Le projet régional «Debating our Destiny» entend contribuer à l’émergence de leaders d’opinions issus des catégories jusqu’ici sous-représentées. Il est déployé en Tunisie, au Maroc, en Algérie, en Égypte, en Libye, au Liban, en Jordanie ainsi que dans les Territoires palestiniens. Le Townhall sur la loi 52 relative à la consommation des stupéfiants a été vu par plus de trois millions de personnes sur les réseaux sociaux en Tunisie et par plus de 200'000 au Maroc et en Algérie. D’autres débats ont eu lieu l’an passé sur les thèmes suivants: «Avons-nous besoin d’une nouvelle Constitution?», «Immigration illégale, pourquoi?» ou encore «Faut-il privatiser les institutions publiques?»

Des jeunes gens débattent lors d'une table ronde à la télévision.
En participant au débat «Townhall», les jeunes, les femmes et les groupes marginalisés jouent un rôle plus important dans le discours politique, social, économique et culturel de la Tunisie. © Munathara Initiative

Pour sélectionner les participantes et participants aux face-à-face télévisés, un concours en ligne est lancé avant chacune des émissions. «Les candidates et candidats sont invités à enregistrer, puis à télécharger, sur le site officiel de Munathara Initiative, des discours en faveur ou contre la question soumise. Les vidéos ne doivent pas dépasser 99 secondes», détaille Belabbès Benkredda, fondateur et directeur de Munathara Initiative. Et d’ajouter: «Une attention particulière est accordée à la qualité du son et à la clarté des arguments.» Ensuite, le public et un jury votent: les deux personnes ayant obtenu le plus de voix sont invitées à participer aux débats en direct, modérés par des journalistes professionnels. Chacune dispose d’un temps de parole égal aux politiciennes et politiciens, précise Belabbès Benkredda.

Ateliers débats

Des formatrices et formateurs de Munathara Initiative organisent, en outre, des ateliers débats dans des communautés marginalisées qui n’auraient pas accès aux concours en ligne. Les stagiaires apprennent à exprimer de manière constructive leur opinion, à façonner le discours public et à respecter les avis divergents. «À la fin de chaque session, les jeunes qui souhaitent prendre part à l’une des émissions sont invités à enregistrer et à télécharger leur discours de 99 secondes», note Belabbès Benkredda.

Shedy Mimouna a pris part à un tel atelier, «une expérience riche et exceptionnelle» qui l’a profondément marqué. «J’ai acquis une grande confiance en moi qui m’a permis de franchir une nouvelle étape dans ma vie.
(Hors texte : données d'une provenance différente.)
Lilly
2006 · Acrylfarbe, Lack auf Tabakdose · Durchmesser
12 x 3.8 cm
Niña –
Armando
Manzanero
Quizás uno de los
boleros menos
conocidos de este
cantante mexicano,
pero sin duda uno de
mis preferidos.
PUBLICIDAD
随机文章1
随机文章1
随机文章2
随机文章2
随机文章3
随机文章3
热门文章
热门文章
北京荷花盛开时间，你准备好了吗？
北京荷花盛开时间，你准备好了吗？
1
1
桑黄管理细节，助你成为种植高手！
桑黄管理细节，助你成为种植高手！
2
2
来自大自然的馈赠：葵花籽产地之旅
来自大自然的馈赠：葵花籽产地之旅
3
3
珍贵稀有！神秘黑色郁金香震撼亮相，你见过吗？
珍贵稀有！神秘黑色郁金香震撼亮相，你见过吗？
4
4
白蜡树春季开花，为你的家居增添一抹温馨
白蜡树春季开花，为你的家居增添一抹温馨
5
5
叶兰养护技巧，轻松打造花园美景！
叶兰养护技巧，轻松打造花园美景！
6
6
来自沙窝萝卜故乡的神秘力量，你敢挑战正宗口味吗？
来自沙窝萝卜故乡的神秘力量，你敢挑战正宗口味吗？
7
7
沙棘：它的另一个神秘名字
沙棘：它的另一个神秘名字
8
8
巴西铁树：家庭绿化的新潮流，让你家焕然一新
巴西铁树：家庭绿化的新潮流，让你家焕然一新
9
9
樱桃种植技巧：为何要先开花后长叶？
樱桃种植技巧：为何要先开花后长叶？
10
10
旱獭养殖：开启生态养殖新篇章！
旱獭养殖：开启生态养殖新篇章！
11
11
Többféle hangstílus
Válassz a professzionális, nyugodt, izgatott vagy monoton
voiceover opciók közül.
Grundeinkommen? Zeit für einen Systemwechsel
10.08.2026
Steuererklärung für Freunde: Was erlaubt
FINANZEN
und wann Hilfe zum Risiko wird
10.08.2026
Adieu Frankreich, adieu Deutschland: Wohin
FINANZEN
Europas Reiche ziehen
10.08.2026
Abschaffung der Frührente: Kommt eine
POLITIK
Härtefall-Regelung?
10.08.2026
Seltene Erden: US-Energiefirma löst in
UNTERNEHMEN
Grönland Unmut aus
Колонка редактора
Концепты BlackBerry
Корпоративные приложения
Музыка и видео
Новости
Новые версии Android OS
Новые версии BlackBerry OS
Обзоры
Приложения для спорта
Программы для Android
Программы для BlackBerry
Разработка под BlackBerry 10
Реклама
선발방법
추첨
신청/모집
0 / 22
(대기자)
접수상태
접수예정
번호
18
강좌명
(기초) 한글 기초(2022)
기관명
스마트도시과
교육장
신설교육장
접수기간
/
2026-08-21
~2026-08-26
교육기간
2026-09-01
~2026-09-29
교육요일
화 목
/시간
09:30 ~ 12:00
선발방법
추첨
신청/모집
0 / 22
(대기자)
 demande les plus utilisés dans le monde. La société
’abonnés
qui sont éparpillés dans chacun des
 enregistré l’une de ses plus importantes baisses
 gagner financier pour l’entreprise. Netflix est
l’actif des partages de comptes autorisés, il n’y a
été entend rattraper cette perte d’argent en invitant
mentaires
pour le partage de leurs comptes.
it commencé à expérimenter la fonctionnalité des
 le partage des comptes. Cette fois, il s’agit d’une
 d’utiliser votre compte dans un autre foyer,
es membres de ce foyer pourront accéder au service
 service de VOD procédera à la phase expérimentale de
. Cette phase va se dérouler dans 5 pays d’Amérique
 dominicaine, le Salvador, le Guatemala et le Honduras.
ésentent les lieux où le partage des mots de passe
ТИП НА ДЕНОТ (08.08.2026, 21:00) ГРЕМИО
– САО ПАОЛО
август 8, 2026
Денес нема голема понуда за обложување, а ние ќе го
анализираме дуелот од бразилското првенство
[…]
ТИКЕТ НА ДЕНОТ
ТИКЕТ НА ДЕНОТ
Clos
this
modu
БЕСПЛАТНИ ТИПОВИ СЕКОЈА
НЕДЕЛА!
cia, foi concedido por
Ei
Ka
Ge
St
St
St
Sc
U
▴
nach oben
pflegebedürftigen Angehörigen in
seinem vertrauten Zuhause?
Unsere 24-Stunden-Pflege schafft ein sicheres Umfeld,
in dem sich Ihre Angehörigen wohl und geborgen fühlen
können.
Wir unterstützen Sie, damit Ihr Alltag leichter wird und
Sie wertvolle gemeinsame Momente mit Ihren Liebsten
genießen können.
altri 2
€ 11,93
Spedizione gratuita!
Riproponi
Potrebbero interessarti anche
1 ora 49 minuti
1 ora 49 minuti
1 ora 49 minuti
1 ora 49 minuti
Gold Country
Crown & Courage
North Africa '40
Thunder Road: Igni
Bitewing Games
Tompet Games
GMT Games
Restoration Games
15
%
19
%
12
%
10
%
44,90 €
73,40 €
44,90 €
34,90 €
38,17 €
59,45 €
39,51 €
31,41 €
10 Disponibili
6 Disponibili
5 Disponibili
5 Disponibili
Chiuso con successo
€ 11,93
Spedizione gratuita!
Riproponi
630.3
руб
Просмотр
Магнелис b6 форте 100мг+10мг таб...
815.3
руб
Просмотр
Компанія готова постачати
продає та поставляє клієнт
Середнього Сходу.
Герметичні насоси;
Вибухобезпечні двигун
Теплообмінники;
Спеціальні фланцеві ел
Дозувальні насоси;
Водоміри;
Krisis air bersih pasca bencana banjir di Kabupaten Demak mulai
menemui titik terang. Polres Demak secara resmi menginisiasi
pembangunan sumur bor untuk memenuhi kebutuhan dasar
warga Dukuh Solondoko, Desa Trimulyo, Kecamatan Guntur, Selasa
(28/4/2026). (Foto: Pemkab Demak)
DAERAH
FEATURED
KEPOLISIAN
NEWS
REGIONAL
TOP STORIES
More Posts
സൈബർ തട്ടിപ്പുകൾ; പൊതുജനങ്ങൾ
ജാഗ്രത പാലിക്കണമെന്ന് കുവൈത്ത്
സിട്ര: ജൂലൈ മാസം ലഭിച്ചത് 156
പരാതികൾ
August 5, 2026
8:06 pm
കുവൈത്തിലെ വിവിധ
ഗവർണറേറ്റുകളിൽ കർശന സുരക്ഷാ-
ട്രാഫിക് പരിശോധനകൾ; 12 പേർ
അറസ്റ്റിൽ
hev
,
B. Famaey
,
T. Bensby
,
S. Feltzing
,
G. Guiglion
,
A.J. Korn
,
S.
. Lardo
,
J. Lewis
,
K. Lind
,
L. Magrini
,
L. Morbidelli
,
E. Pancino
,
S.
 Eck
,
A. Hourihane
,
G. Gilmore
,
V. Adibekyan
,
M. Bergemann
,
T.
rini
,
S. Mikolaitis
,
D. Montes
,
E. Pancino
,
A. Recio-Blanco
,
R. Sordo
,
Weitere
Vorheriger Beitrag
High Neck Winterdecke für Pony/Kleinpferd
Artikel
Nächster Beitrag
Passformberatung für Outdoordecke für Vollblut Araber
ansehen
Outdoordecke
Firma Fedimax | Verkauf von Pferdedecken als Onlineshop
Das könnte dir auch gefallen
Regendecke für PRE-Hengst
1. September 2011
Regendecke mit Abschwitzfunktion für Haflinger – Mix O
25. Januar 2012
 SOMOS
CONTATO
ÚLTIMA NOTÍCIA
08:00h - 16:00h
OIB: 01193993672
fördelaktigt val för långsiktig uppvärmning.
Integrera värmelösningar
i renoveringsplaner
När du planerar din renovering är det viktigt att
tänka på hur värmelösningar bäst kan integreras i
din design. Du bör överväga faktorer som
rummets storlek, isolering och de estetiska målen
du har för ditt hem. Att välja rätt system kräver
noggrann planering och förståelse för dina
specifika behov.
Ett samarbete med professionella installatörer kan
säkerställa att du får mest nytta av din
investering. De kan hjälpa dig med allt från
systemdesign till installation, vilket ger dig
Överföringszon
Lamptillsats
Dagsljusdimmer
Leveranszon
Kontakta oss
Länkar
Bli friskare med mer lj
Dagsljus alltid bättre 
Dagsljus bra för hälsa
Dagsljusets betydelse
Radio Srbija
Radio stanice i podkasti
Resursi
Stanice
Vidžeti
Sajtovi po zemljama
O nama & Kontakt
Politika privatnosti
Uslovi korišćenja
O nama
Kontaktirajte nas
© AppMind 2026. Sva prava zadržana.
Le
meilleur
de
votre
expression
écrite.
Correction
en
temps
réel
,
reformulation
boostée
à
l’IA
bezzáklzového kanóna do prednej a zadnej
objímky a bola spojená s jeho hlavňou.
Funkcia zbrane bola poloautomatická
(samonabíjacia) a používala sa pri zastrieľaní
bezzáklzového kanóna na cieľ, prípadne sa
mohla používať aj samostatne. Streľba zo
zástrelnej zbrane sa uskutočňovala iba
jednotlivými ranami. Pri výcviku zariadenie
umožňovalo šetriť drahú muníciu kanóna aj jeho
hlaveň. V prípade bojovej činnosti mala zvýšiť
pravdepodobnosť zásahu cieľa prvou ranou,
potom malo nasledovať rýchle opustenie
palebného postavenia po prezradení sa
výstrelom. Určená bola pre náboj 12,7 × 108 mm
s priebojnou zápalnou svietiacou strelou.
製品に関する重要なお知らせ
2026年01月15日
Je suis devenu le président du bureau de l’association Moughairoun à Monastir [ville au centre-est de la Tunisie] au sein de laquelle j’étais auparavant un simple membre», relate le jeune homme. «J’appréhendais beaucoup mon passage à la télévision. Aujourd’hui, je fais partie de ce beau réseau des alumni de Munathara Initiative dans le cadre duquel j’ai pu nouer des amitiés et élargir mes connaissances. Cette expérience a changé ma vie», confie-t-il.

Pour attirer toujours plus de jeunes, Munathara Initiative mène également de vastes campagnes sur les réseaux sociaux. Une émission informelle en ligne, Jeel Al Jay, est proposée avant et après les débats. Elle est animée par de jeunes journalistes pour soutenir les talents émergents.